A leading art historian has been barred from selection for a research post for not bringing printed copies of his lifetime's work to an interview, triggering a row in Spain over opacity and unwritten rules in academic hiring.
When Peter Cherry, a lecturer in Spanish art and architecture at Trinity College Dublin, arrived last month in Madrid to appear in front of a selection tribunal, he discovered that most other candidates for the job had arrived with two or three suitcases, stuffed with their writings.
Shortly after applicants had presented their paperwork, a notice was pinned up excluding Dr Cherry and two other applicants for incomplete documentation.
Publicly available advice said that applicants only needed to bring the first and last pages of their publications, he told Times Higher Education, not their entire works. "It wasn't written down in any place I could find," he said.
When Dr Cherry asked how he could have known about this rule, he said that he was told, "You should have known that" and, "It's what we always do here".
"The system favours those candidates who have knowledge of the workings of these bodies – ie, the unwritten set of rules," Dr Cherry said. "I was excluded on a technicality, not merit."
He also said that the tribunal had the option not to apply this unwritten rule, but chose to anyway.
The incident has once again drawn attention to concerns over opaque hiring practices in Spain, sparking a number of senior academics to sign a letter to Spain's National Research Council (CSIC) protesting against Dr Cherry's treatment.

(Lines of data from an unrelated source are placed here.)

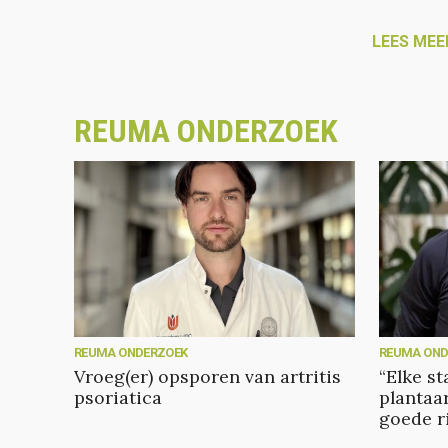
LEES MEE
REUMA ONDERZOEK
REUMA ONDERZOEK
REUMA OND
Vroeg(er) opsporen van artritis
“Elke s
psoriatica
plantaar
goede r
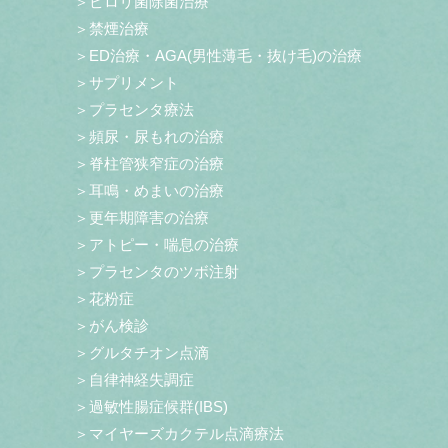
＞ピロリ菌除菌治療
＞禁煙治療
＞ED治療・AGA(男性薄毛・抜け毛)の治療
＞サプリメント
＞プラセンタ療法
＞頻尿・尿もれの治療
＞脊柱管狭窄症の治療
＞耳鳴・めまいの治療
＞更年期障害の治療
＞アトピー・喘息の治療
＞プラセンタのツボ注射
＞花粉症
＞がん検診
＞グルタチオン点滴
＞自律神経失調症
＞過敏性腸症候群(IBS)
＞マイヤーズカクテル点滴療法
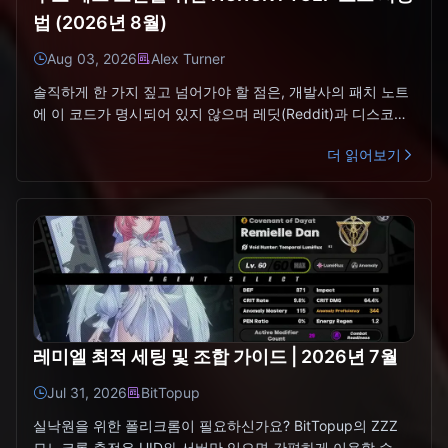
법 (2026년 8월)
Aug 03, 2026
Alex Turner
솔직하게 한 가지 짚고 넘어가야 할 점은, 개발사의 패치 노트
에 이 코드가 명시되어 있지 않으며 레딧(Reddit)과 디스코드
(Discord)를 검색해도 구체적인 확인 스레드가 나
더 읽어보기
레미엘 최적 세팅 및 조합 가이드 | 2026년 7월
Jul 31, 2026
BitTopup
실낙원을 위한 폴리크롬이 필요하신가요? BitTopup의 ZZZ
모노크롬 충전은 UID와 서버만 있으면 간편하게 이용할 수 있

Although the background is unclear in this case – a spokesman for the CSIC, which offered the post, did not respond to a request for comment – there have been repeated accusations of non-meritocratic hiring practices in Spanish academia.
Critics have accused the system of cronyism, with the vast majority of hires being internal candidates. Senior university managers have been accused of being in hock to local politicians, covering up research misconduct, financial irregularities and silencing whistleblowers who speak out.

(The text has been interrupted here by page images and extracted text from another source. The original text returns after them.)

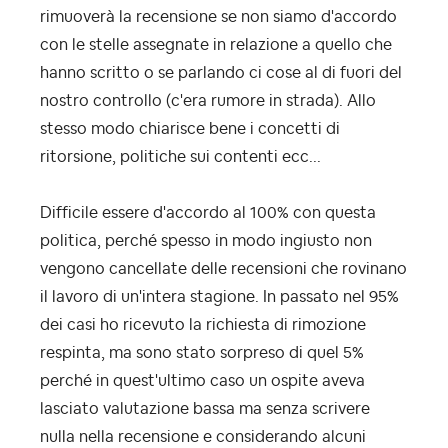
rimuoverà la recensione se non siamo d'accordo
con le stelle assegnate in relazione a quello che
hanno scritto o se parlando ci cose al di fuori del
nostro controllo (c'era rumore in strada). Allo
stesso modo chiarisce bene i concetti di
ritorsione, politiche sui contenti ecc...
Difficile essere d'accordo al 100% con questa
politica, perché spesso in modo ingiusto non
vengono cancellate delle recensioni che rovinano
il lavoro di un'intera stagione. In passato nel 95%
dei casi ho ricevuto la richiesta di rimozione
respinta, ma sono stato sorpreso di quel 5%
perché in quest'ultimo caso un ospite aveva
lasciato valutazione bassa ma senza scrivere
nulla nella recensione e considerando alcuni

Dr Cherry said that he did not think similar exclusions on technicalities were unusual, but that his case had attracted attention because "it's happened to someone who is quite well known in the field – me".
It was quite widely acknowledged that in Spain you need "tacit knowledge" to get through the system, he said. "The system has to change," he added. "I despair for academics trying to negotiate their first jobs or Europeans trying to move [to Spain]."